Ex Post Facto Laws

SECTION 10. Clause 1. No State shall enter into any Treaty, Alliance, or Confederation; grant Letters of Marque and Reprisal; coin Money; emit Bills of Credit; make any Thing but gold and silver Coin a Tender in Payment of Debts; pass any Bill of Attainder, ex post facto Law, or Law impairing the Obligation of Contracts, or grant any Title of Nobility.

Annotations

Scope of the Provision.—The prohibition against state ex post facto laws, like the cognate restriction imposed on the Federal Government by § 9, relates only to penal and criminal legislation and not to civil laws that affect private rights adversely. 2033 Distinguishing between civil and penal laws was at the heart of the Court’s decision in Smith v. Doe 2034 upholding application of Alaska’s “Megan’s Law” to sex offenders who were convicted before the law’s enactment. The Alaska law requires released sex offenders to register with local police and also provides for public notification via the Internet. The Court accords “considerable deference” to legislative intent; if the legislature’s purpose was to enact a civil regulatory scheme, then the law can be ex post facto only if there is “the clearest proof” of punitive effect. 2035 Here, the Court determined, the legislative intent was civil and non-punitive—to promote public safety by “protecting the public from sex offenders.” The Court then identified several “useful guideposts” to aid analysis of whether a law intended to be non-punitive nonetheless has punitive effect.
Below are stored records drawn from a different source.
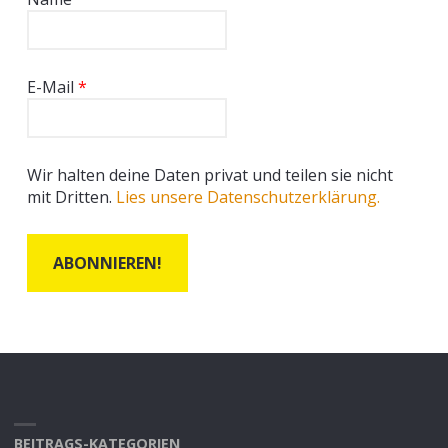
E-Mail
*
Wir halten deine Daten privat und teilen sie nicht
mit Dritten.
Lies unsere Datenschutzerklärung.
BEITRAGS-KATEGORIEN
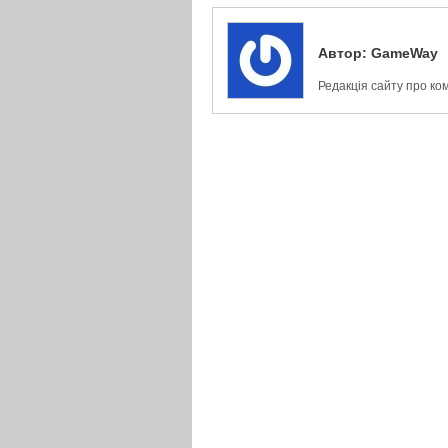
Автор:
GameWay
Редакція сайту про ко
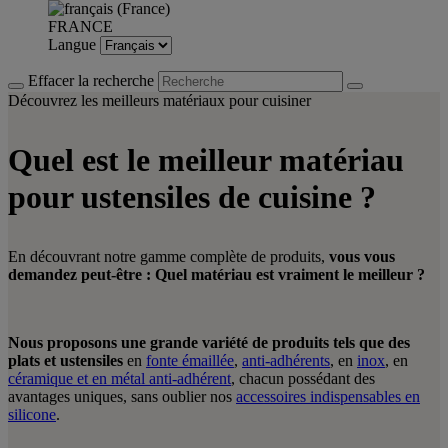
FRANCE
Langue
Effacer la recherche
Découvrez les meilleurs matériaux pour cuisiner
Quel est le meilleur matériau
pour ustensiles de cuisine ?
En découvrant notre gamme complète de produits,
vous vous
demandez peut-être : Quel matériau est vraiment le meilleur ?
Nous proposons
une grande variété de produits tels que des
plats et ustensiles
en
fonte émaillée
,
anti-adhérents
, en
inox
, en
céramique
et en
métal anti-adhérent
, chacun possédant des
avantages uniques, sans oublier nos
accessoires indispensables en
silicone
.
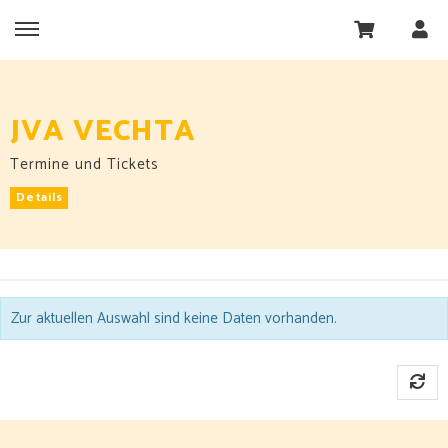
JVA VECHTA
Termine und Tickets
Details
Zur aktuellen Auswahl sind keine Daten vorhanden.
Registration and public notification of sex offenders are of recent origin, and are not viewed as a “traditional means of punishment.” 2036 The Act does not subject the registrants to an “affirmative disability or restraint”; there is no physical restraint or occupational disbarment, and there is no restraint or supervision of living conditions, as there can be under conditions of probation. The fact that the law might deter future crimes does not make it punitive. All that is required, the Court explained, is a rational connection to a non-punitive purpose, and the statute need not be narrowly tailored to that end. 2037 Nor is the act “excessive” in relation to its regulatory purpose. 2038 Rather, the “means chosen are reasonable in light of the [state’s] non-punitive objective” of promoting public safety by giving its citizens information about former sex offenders, who, as a group, have an alarmingly high rate of recidivism. 2039

There are three categories of ex post facto laws: those “which punish[ ] as a crime an act previously committed, which was innocent when done; which make[ ] more burdensome the punishment for a crime, after its commission; or which deprive[ ] one charged with crime of any defense available according to law at the time when the act was committed.” 2040 The bar is directed only against legislative action and does not touch erroneous or inconsistent decisions by the courts. 2041

The fact that a law is ex post facto and invalid as to crimes committed prior to its enactment does not affect its validity as to subsequent offenses. 2042 A statute that mitigates the rigor of the law in force at the time the crime was committed, 2043 or merely penalizes the continuance of conduct lawfully begun before its passage, is not ex post facto. Thus, measures penalizing the failure of a railroad to cut drains through existing embankments 2044 or making illegal the continued possession of intoxicating liquors which were lawfully acquired 2045 have been held valid.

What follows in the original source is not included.